#### TRY IT
In the entries below, every line that contains "todos" must be located and copied.

#### INPUT
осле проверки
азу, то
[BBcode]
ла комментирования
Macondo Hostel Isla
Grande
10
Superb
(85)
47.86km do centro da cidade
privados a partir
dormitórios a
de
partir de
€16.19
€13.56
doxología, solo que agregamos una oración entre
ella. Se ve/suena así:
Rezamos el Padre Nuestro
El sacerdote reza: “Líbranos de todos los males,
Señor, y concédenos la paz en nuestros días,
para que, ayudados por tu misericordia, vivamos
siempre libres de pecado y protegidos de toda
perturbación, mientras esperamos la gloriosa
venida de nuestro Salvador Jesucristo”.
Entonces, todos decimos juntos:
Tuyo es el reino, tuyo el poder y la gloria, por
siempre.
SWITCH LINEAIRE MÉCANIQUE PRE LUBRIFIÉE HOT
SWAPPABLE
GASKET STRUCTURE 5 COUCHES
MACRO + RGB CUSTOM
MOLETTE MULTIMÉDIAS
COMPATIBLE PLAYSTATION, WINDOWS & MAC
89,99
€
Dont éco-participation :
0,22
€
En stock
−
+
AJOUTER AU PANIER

---

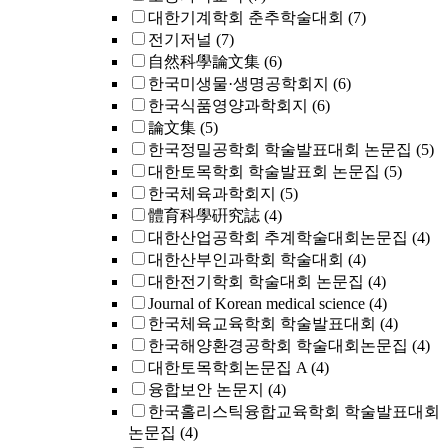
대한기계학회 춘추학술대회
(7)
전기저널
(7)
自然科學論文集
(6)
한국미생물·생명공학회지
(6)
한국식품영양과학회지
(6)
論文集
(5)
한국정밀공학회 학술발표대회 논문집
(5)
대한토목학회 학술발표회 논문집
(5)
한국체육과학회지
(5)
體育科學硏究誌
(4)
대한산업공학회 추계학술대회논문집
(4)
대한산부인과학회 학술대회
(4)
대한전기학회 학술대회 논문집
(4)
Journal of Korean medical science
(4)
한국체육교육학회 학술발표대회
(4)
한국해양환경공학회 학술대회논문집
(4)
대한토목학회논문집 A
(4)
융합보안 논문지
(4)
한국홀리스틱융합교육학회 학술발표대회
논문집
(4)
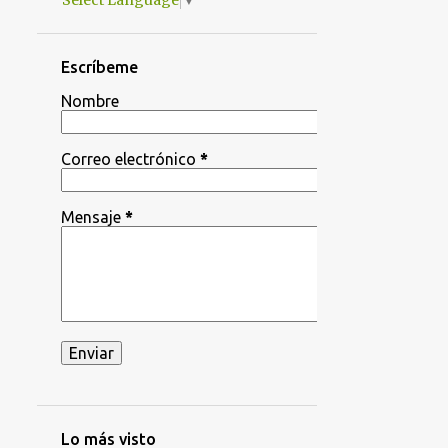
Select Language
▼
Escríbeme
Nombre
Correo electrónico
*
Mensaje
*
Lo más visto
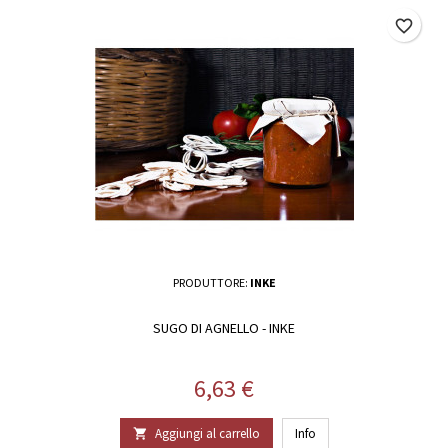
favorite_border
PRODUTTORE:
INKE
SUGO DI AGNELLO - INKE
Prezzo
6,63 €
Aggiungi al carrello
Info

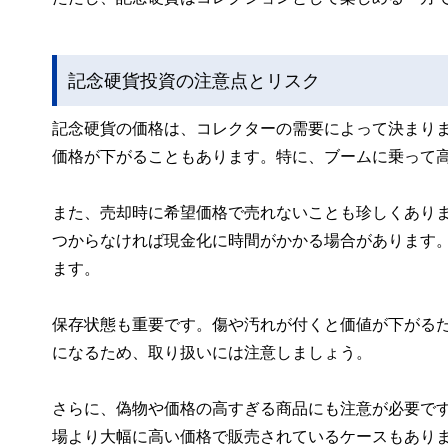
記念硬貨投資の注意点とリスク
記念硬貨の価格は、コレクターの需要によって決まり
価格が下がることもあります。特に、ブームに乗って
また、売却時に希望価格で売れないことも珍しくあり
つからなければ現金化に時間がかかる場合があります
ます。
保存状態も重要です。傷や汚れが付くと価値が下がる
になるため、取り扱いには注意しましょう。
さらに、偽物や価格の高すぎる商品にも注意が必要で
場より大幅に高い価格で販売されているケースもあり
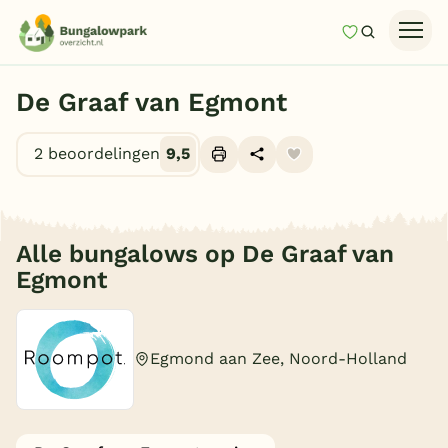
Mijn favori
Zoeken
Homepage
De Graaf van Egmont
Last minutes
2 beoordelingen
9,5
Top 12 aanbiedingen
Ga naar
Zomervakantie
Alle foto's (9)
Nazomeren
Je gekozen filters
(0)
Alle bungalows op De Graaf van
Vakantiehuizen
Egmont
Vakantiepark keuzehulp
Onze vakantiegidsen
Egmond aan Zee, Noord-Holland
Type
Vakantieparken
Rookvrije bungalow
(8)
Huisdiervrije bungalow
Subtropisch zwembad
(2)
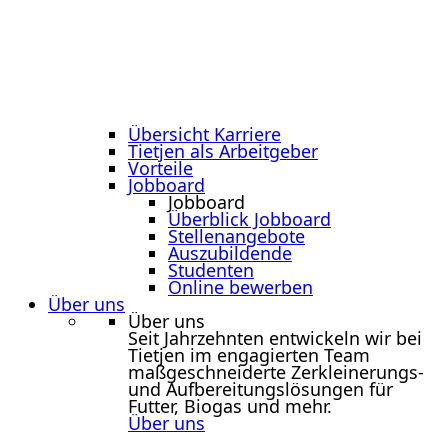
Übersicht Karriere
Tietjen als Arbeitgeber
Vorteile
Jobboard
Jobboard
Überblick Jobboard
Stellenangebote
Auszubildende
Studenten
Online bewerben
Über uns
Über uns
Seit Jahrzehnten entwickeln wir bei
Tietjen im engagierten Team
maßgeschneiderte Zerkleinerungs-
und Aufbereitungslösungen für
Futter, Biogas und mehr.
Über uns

#### SOLVED PROBLEM
El sacerdote reza: “Líbranos de todos los males,
Entonces, todos decimos juntos:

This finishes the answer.